I first wore Dansko clogs my first semester of nursing school. I picked them out, in their blinding white glory, to be my shoes for clinicals. I lied to the shoe lady who asked me if I had worn them before, as she warned me they could be hard to get used to (PS – She was maybe a little right.), but I adjusted, and I would say that I have mostly loved wearing them for the 15ish years since then.
I have accrued quite a collection over the years. I no longer have those white ones, but I have them in red and cordovan and black and brown. I have a couple of pairs with patterns on them. I have a wool pair. I have some on my wish list (It is surprisingly hard to convince your that you “deserve” a new pair of $150+ shoes on the regular.). Right now, I have the red ones on my feet (purchased on a vacation in Bar Harbor, ME, back when I was still married, which places it in the 2010ish era).

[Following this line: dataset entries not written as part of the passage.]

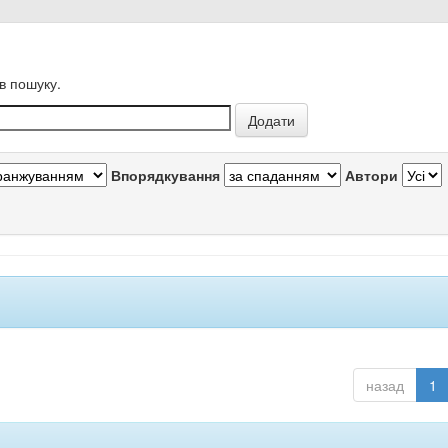
в пошуку.
Впорядкування
Автори
назад
1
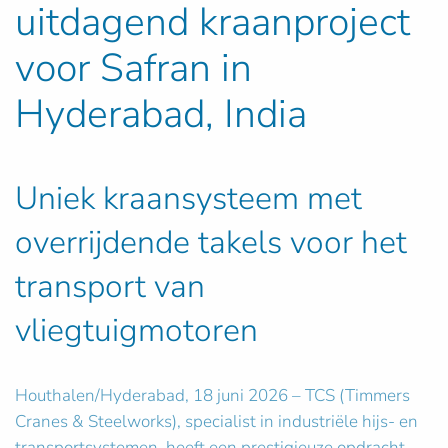
uitdagend kraanproject
voor Safran in
Hyderabad, India
Uniek kraansysteem met
overrijdende takels voor het
transport van
vliegtuigmotoren
Houthalen/Hyderabad, 18 juni 2026 – TCS (Timmers
Cranes & Steelworks), specialist in industriële hijs- en
transportsystemen, heeft een prestigieuze opdracht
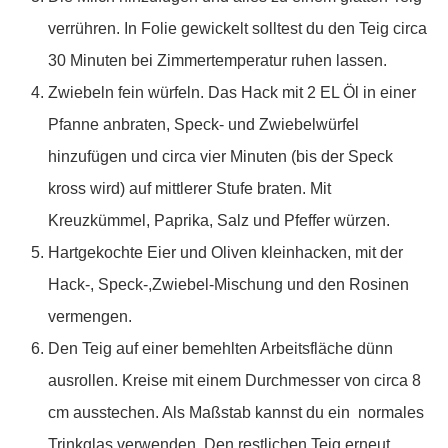
verrühren. In Folie gewickelt solltest du den Teig circa
30 Minuten bei Zimmertemperatur ruhen lassen.
Zwiebeln fein würfeln. Das Hack mit 2 EL Öl in einer
Pfanne anbraten, Speck- und Zwiebelwürfel
hinzufügen und circa vier Minuten (bis der Speck
kross wird) auf mittlerer Stufe braten. Mit
Kreuzkümmel, Paprika, Salz und Pfeffer würzen.
Hartgekochte Eier und Oliven kleinhacken, mit der
Hack-, Speck-,Zwiebel-Mischung und den Rosinen
vermengen.
Den Teig auf einer bemehlten Arbeitsfläche dünn
ausrollen. Kreise mit einem Durchmesser von circa 8
cm ausstechen. Als Maßstab kannst du ein normales
Trinkglas verwenden. Den restlichen Teig erneut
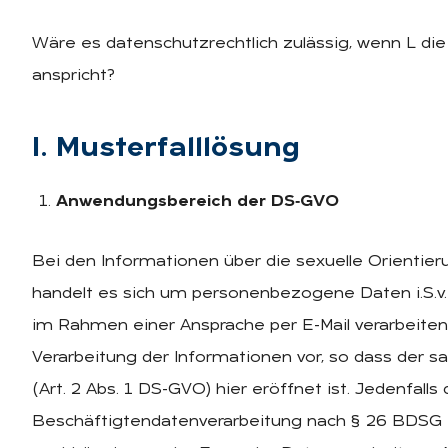
Wäre es datenschutzrechtlich zulässig, wenn L die
anspricht?
I. Mus­ter­fall­lö­sung
Anwendungsbereich der DS‑GVO
Bei den Informationen über die sexuelle Orienti
handelt es sich um personenbezogene Daten i.S.v. 
im Rahmen einer Ansprache per E-Mail verarbeiten w
Verarbeitung der Informationen vor, so dass der
(Art. 2 Abs. 1 DS-GVO) hier eröffnet ist. Jedenfal
Beschäftigtendatenverarbeitung nach § 26 BDSG 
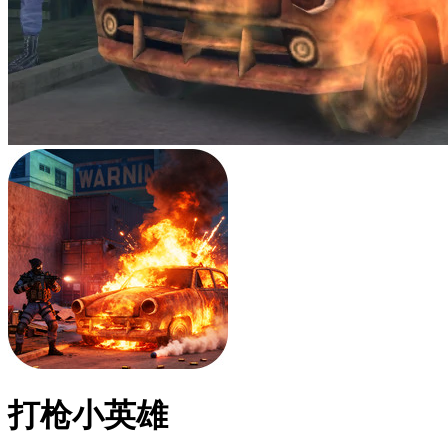
打枪小英雄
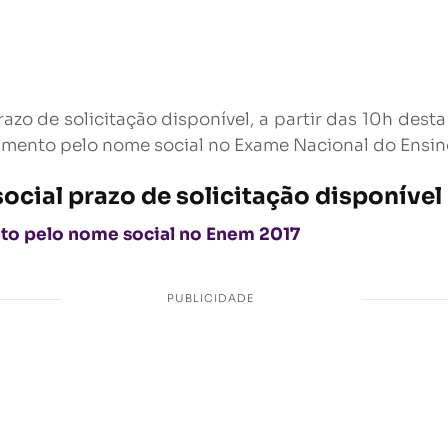
zo de solicitação disponível, a partir das 10h dest
dimento pelo nome social no Exame Nacional do Ensin
cial prazo de solicitação disponível
nto pelo nome social no Enem 2017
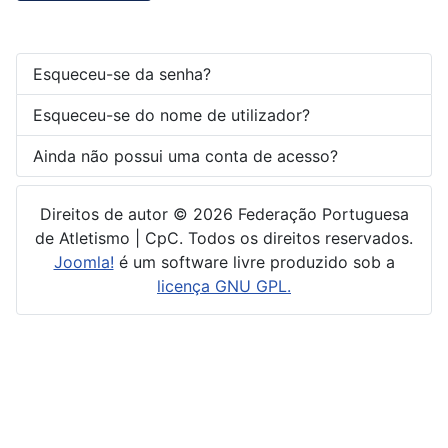
Esqueceu-se da senha?
Esqueceu-se do nome de utilizador?
Ainda não possui uma conta de acesso?
Direitos de autor © 2026 Federação Portuguesa
de Atletismo | CpC. Todos os direitos reservados.
Joomla!
é um software livre produzido sob a
licença GNU GPL.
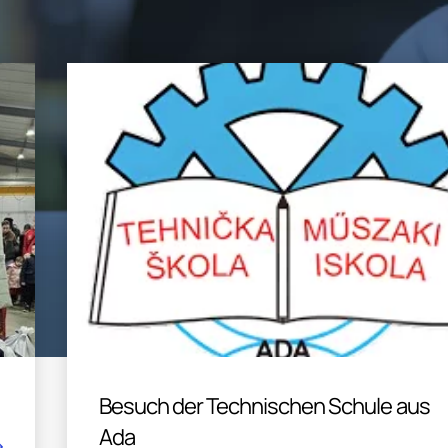
Besuch der Technischen Schule aus
Ada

Over the last year or so, I have started wearing my Danskos pretty often with my usual bottoms, which, when I am not working, are usually either a cropped or a skinny jean. I think the ankle jean and clog look is probably not one that most people are fond of. The jeans I have on today, coupled with my red shoes, do make me look as if I were waiting for a flood (and it has been raining for weeks here in Pennsylvania, so…).

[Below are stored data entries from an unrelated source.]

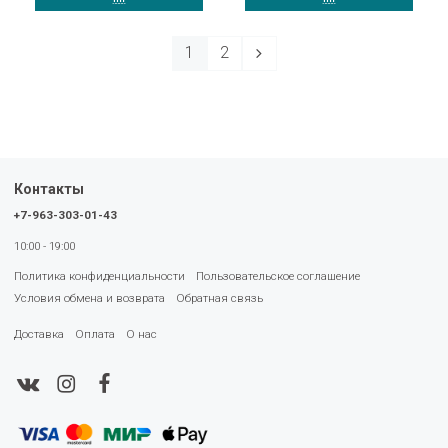
1
2
Контакты
+7-963-303-01-43
10:00 - 19:00
Политика конфиденциальности
Пользовательское соглашение
Условия обмена и возврата
Обратная связь
Доставка
Оплата
О нас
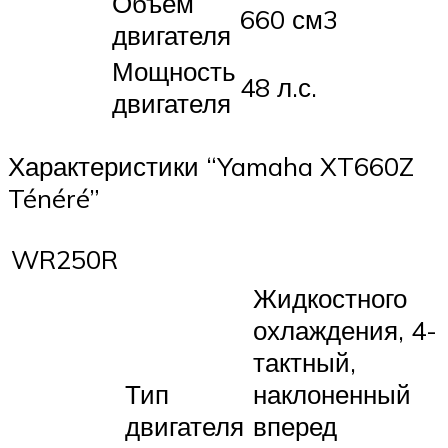
Объем
660 см3
двигателя
Мощность
48 л.с.
двигателя
Характеристики “Yamaha XT660Z
Ténéré”
WR250R
Жидкостного
охлаждения, 4-
тактный,
Тип
наклоненный
двигателя
вперед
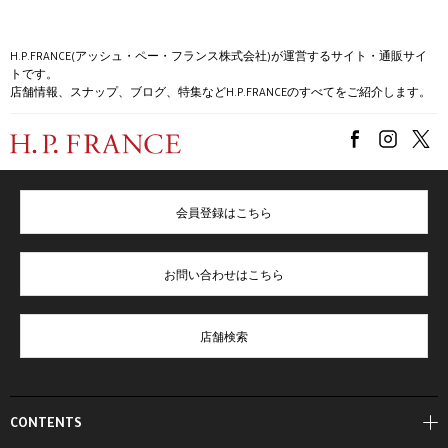
H.P.FRANCE(アッシュ・ペー・フランス株式会社)が運営するサイト・通販サイ
トです。
店舗情報、スナップ、ブログ、特集などH.P.FRANCEのすべてをご紹介します。
会員登録はこちら
お問い合わせはこちら
店舗検索
CONTENTS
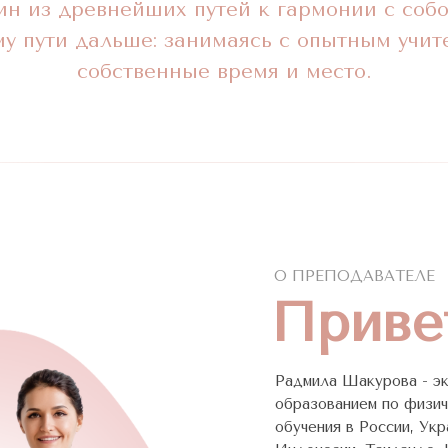
н из древнейших путей к гармонии с соб
у пути дальше: занимаясь с опытным учит
собственные время и место.
О ПРЕПОДАВАТЕЛЕ
Приве
Радмила Шакурова - эк
образованием по физи
обучения в России, Ук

I am 42 years old, and finally, FINALLY, I do not care. I look in the mirror. I think the combo is kind of cute. I am not setting out to impress anyone. It’s a(nother) rainy day here. I don’t have many plans for the day. I want to be comfortable.

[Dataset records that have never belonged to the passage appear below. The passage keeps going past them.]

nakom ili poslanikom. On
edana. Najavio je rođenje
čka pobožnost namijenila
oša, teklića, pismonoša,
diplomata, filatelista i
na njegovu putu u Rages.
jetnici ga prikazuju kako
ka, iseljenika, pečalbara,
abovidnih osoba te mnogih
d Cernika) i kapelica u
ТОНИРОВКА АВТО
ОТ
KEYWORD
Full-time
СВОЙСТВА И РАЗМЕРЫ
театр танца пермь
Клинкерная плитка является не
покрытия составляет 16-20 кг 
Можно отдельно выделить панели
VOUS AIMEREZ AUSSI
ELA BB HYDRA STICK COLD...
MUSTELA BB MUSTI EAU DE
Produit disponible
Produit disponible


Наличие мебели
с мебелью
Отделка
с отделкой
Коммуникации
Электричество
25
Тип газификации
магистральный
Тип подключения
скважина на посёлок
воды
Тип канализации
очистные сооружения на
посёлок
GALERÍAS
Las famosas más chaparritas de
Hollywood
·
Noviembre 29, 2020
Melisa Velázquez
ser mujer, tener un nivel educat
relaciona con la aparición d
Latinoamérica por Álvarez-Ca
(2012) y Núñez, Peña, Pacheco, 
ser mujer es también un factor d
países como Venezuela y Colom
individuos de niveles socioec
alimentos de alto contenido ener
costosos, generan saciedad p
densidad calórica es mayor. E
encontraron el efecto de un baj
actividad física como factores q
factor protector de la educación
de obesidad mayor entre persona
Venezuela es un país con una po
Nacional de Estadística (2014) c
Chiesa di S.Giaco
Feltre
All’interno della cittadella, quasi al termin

This is not to say that I don’t ever care. I still struggle with body image issues. I still want to find the “right” diet that will help me lose The Weight (Someone once remarked after I had lost weight that I looked really good because I had lost The Weight. He meant it innocently, and I don’t hold it against him, but it did give me something to call the nemesis I was constantly at war with.). I have been, more or less, stuck at the same weight +/- five pounds for the past year. And I know that is because my eating disorder has been pretty active for much of the past year. Today I feel happy though, in my red shoes. Today is going to be a good day.